Cosa rende una città più smart di un’altra? Una banda larga diffusa, la presenza di nuovi luoghi del lavoro, come fablab e coworking, il fiorire di imprese ad alta conoscenza, i servizi in digitale, la mobilità sostenibile sono elementi distintivi. Ma non solo: anche il consumo di suolo, la qualità dell’aria, la lotta alla povertà e gli investimenti in legalità caratterizzano una smart city. Milano, ad esempio, che non ha concorrenti in Italia per il titolo di smart city, secondo il rapporto annuale Icity rate, in settori come le politiche per i più poveri o per l’istruzione ha da imparare da città più piccole e all’apparenza meno sviluppate, come Parma e Vicenza.

L’indagine Icity rate, realizzata dalla società di consulenza Fpa, ha preso in esame 106 capoluoghi di provincia italiani attraverso la lente di 113 indicatori, selezionati tra quelli utili a raggiungere entro il 2030 gli obiettivi di sostenibilità stabiliti dalle Nazioni unite. “La smart city del futuro deve essere anche sostenibile”, riconosce Gianni Dominici, direttore generale di Fpa.

Milano, ad esempio, arranca nei parametri ambientali. Per suolo consumato, ad esempio, il capoluogo lombardo ha un indice di 57,3 contro il 22,1 di media nazionale. Milano ha sforato per 102 giorni i limiti di Pm10 per proteggere la salute umana, contro i 42,5 del resto del Paese. Per qualità dell’aria è 98esima in classifica.

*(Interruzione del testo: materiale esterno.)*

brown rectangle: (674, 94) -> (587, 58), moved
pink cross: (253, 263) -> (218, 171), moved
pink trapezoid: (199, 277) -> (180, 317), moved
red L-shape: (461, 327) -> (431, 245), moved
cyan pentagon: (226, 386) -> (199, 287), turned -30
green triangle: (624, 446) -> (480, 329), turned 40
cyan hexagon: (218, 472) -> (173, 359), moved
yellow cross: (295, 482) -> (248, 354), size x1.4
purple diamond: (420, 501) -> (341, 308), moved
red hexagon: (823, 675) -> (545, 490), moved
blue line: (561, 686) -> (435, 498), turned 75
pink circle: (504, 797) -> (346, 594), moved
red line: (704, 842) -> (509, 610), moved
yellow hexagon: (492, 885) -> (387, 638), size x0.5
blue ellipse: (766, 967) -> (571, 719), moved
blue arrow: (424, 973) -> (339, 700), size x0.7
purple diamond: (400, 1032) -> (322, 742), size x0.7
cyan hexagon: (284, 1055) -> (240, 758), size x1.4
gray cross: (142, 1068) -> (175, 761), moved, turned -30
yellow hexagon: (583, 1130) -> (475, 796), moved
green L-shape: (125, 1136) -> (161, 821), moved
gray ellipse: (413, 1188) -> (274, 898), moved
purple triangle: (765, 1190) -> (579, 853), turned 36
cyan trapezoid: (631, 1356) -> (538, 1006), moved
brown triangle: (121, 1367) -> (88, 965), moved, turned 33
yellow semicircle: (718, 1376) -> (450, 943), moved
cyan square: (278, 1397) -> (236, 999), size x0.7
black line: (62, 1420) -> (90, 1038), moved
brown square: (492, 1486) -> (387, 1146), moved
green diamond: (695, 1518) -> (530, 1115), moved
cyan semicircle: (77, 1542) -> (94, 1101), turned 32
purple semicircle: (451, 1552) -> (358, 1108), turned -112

Nel complesso, però, con i suoi 599,1 punti, Milano è la metropoli d’Italia che più si avvicina al modello di smart city. Ha l’8% dei fablab italiani e il 22,5% dei coworking. Ha 3,5 biciclette in bike sharing ogni mille abitanti, a dispetto dello 0,5 della media nazionale. Gli abbonamenti in banda larga rappresentano il 9,5% della popolazione residente, rispetto all’1,4% del resto del Paese.

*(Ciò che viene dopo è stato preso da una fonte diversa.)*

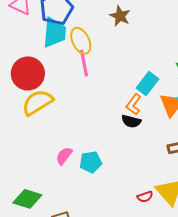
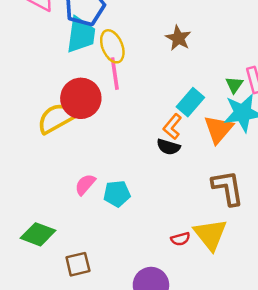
brown star: (120, 16) -> (178, 38), moved
red circle: (28, 74) -> (81, 98), moved

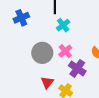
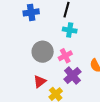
cyan cross: (63, 25) -> (70, 30), turned 32

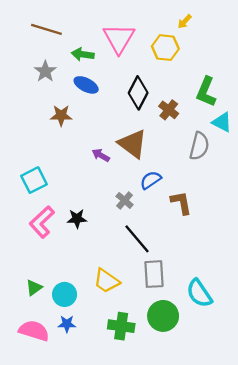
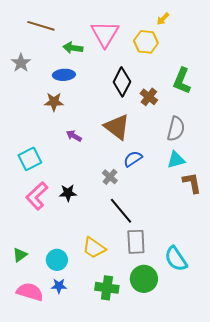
gray star: (45, 71) -> (21, 63), moved
blue ellipse: (86, 85) -> (64, 75), moved, turned -30
cyan triangle: (222, 122) -> (176, 160), moved, turned -42
purple arrow: (101, 155) -> (74, 136), moved
brown L-shape: (181, 203) -> (192, 183), moved
green triangle: (34, 288) -> (20, 255), moved

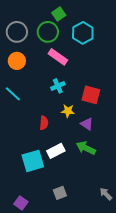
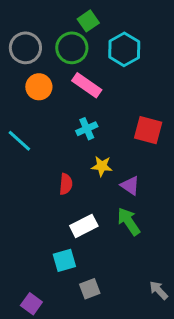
orange circle: (17, 61) -> (39, 87), moved
red square: (91, 95) -> (148, 130), moved
green arrow: (86, 148) -> (129, 221), turned 30
cyan square: (33, 161) -> (64, 260), moved, size x0.7

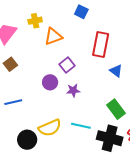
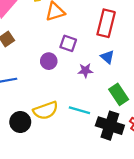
purple square: (67, 65) -> (68, 43), turned -35
blue triangle: (116, 71) -> (107, 57), moved
purple star: (73, 90) -> (85, 71), moved

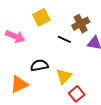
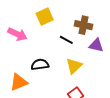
brown cross: (81, 24) -> (84, 25), turned 36
yellow triangle: (64, 76) -> (74, 66), moved

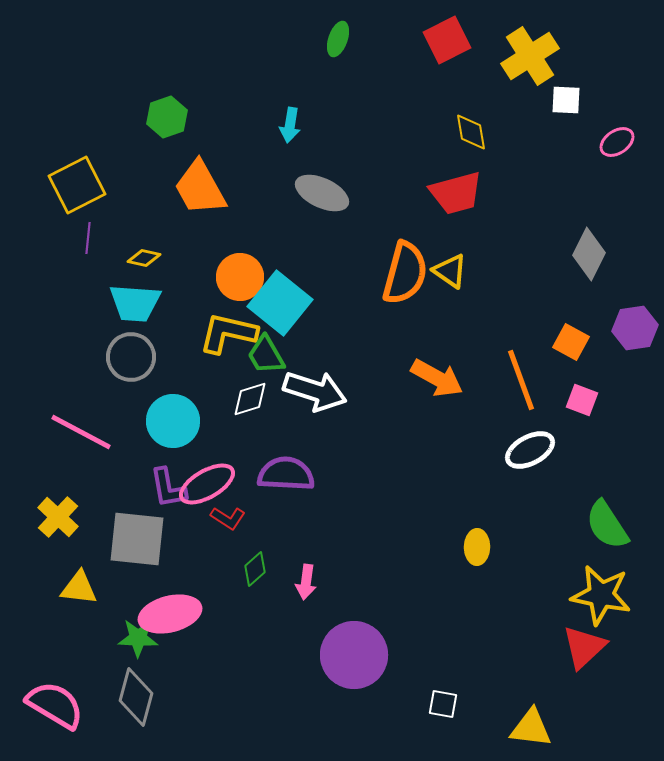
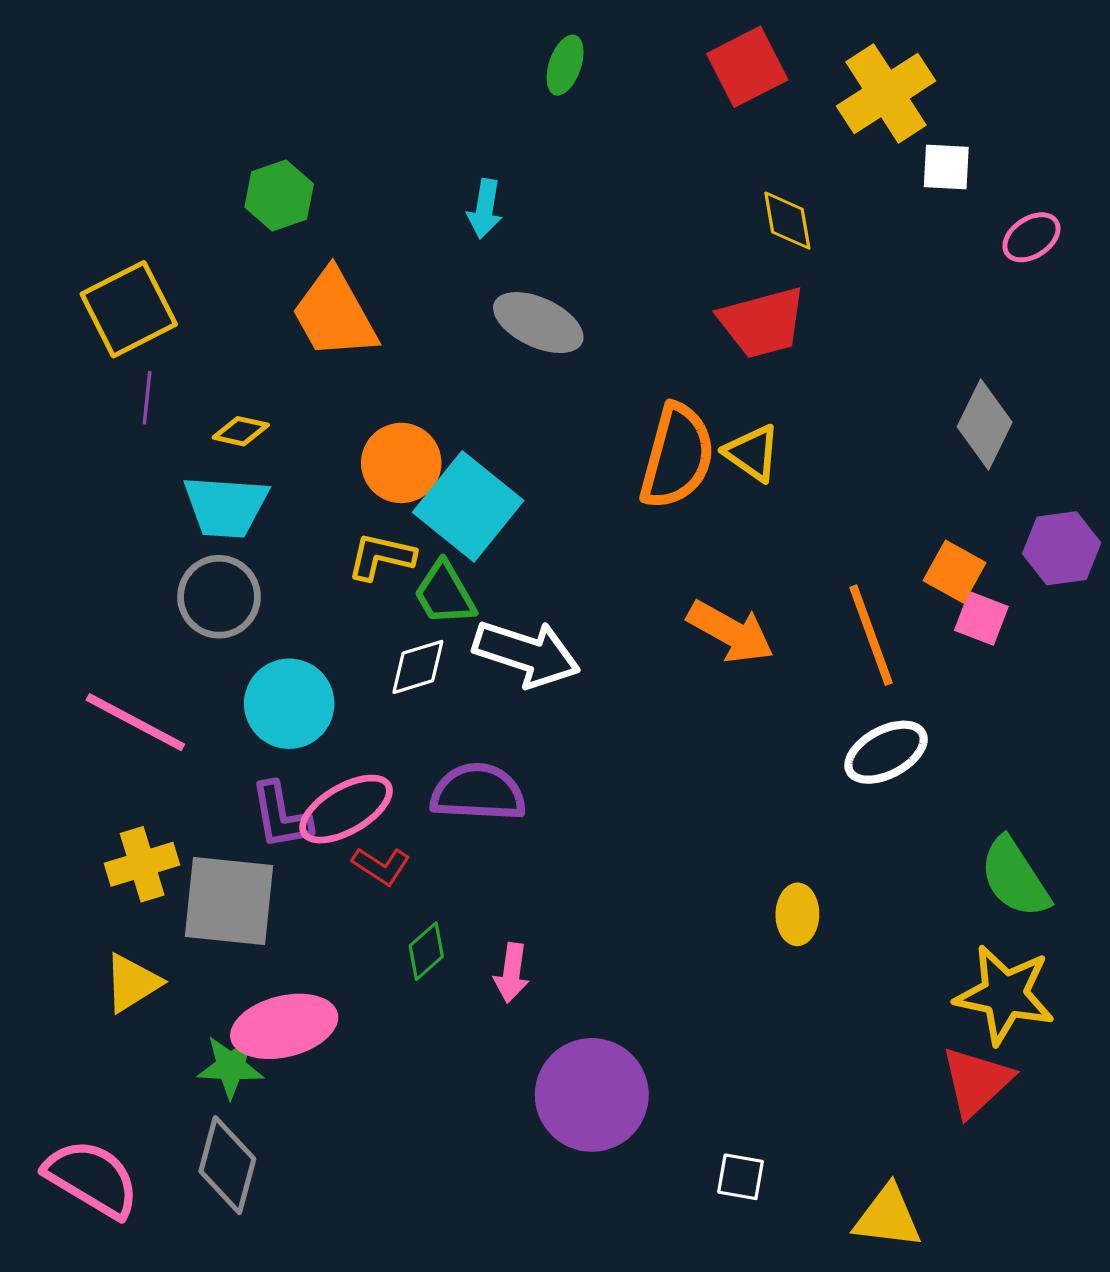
yellow L-shape: (228, 333) -> (381, 557), size x0.7
pink square: (582, 400) -> (981, 618), moved
yellow cross: (58, 517) -> (142, 864), moved, turned 30
yellow triangle: (79, 588) -> (132, 983), turned -39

Milano è tallonata da Bologna, che in un anno ha scalato l’indice di 50 punti. Il capoluogo emiliano ha i migliori risultati in termini di gestione dell’energia e delle politiche di governo. A dispetto di Milano, Bologna è più equilibrata e in tutti gli indicatori si colloca nella parte alta delle classifiche. Al terzo posto si trova Firenze, che si distingue per l’organizzazione del turismo e per i livelli di istruzione: quattro fiorentini ogni dieci tra i 30 e i 34 anni hanno conseguito la laurea.

Nella top ten delle smart city italiane Fpa colloca, nell’ordine, Venezia, Trento, Bergamo, Torino, Ravenna, Parma e Modena. Trento è un modello di gestione intelligente dei rifiuti urbani, dei trasporti e delle politiche per le fasce più deboli della popolazione. Bergamo, sulla scia della vicina Milano, ha punteggi più elevati per crescita economica, ricerca tecnologica e trasporto pubblico. Nel complesso il rapporto Icity rate premia il modello politico dell’Emilia Romagna, “che ha scommesso – oramai da tempo – su una crescita sostenibile e inclusiva portata avanti in una logica di condivisione e di collaborazione multi-stakeholders reale”.

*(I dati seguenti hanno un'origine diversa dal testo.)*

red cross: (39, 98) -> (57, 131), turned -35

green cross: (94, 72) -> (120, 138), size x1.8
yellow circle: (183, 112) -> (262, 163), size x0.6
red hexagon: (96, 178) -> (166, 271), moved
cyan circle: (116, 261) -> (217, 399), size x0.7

Il rapporto registra poi modelli di politica intelligente fuori dai circuiti dei grandi capoluoghi. Parma, Bolzano e Udine sono sul podio per le misure di integrazione della povertà. In campo energetico, dopo Bologna la migliore gestione va a Verona e Vicenza. Viterbo, Aosta e Trapani possono vantare i migliori indicatori della qualità dell’aria. Trento, Treviso e Belluno hanno le più alte percentuali di raccolta differenziata pro capite. Venezia, Messina e Matera offrono le più ampie porzioni di verde pubblico.

Resta fuori dai modelli di smart city Roma. Nella classifica generale è 17esima, in risalita rispetto alla posizione numero 21 dello scorso anno. La capitale ha guadagnato quota nella trasformazione digitale dei propri servizi ed è una delle città italiane più attraenti per il turismo. Tuttavia arranca ancora in quei servizi che caratterizzano la smart city: la mobilità sostenibile, il consumo efficiente di energia, un’amministrazione intelligente e verde del pubblico.